Suppose A-D=E, thAt N= 15,200, E/A= .40 and N/E=.25. compute D/A
as N/E = .25, N = .25 * E
-> E = 60,800 as 15,200 = .25 * E
as E/A = .40, E = .40 * A
-> A = 152,000 as 60,800 = .40 * A
as A - D = E, - D = E - A
as - D = - 91,200, D = 91,200
-> D/A = 91,200 / 152,000 = .60
easier way:
A-D=E , divide each term by A
A/A - D/A = E/A
1 - D/A = .40
1 - .40 = D/A
D/A = .60
N never entered the picture.
To compute D/A, we first need to determine the values of A, D, and E.

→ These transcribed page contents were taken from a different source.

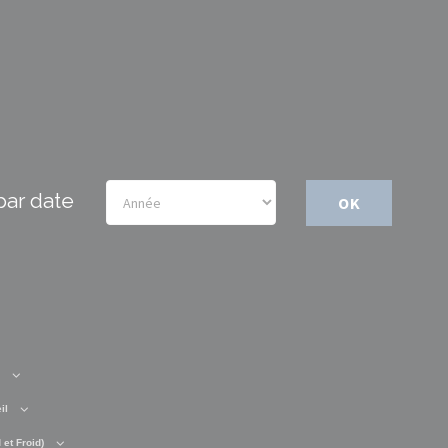
par date
OK
il
et Froid)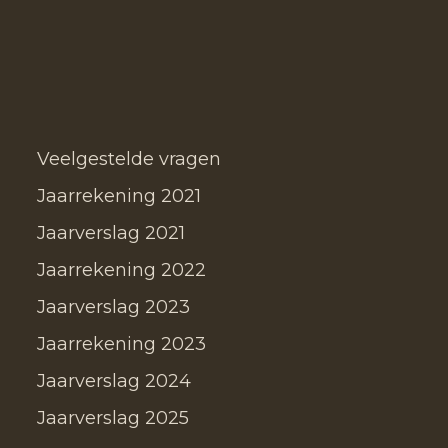
Veelgestelde vragen
Jaarrekening 2021
Jaarverslag 2021
Jaarrekening 2022
Jaarverslag 2023
Jaarrekening 2023
Jaarverslag 2024
Jaarverslag 2025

From the given information:
- N = 15,200
- E/A = 0.40
- N/E = 0.25
Let's start by rearranging the equation A - D = E to solve for A:
A = D + E
Now, we can substitute the value of E/A into the equation:
0.40 = E/A
0.40 = (D + E)/A
Next, we can rearrange the equation N/E = 0.25 to solve for E:
E = N / 0.25
E = 15,200 / 0.25
E = 60,800
Substituting the value of E into the equation 0.40 = (D + E)/A:
0.40 = (D + 60,800)/A
Now, let's solve for D. We rearrange the equation to isolate D:
0.40A = D + 60,800
D = 0.40A - 60,800
Finally, we can substitute the value of D into the equation D/A to compute D/A:
D/A = (0.40A - 60,800) / A
Simplifying further,
D/A = 0.40 - 60,800/A
Therefore, D/A is equal to 0.40 - 60,800/A.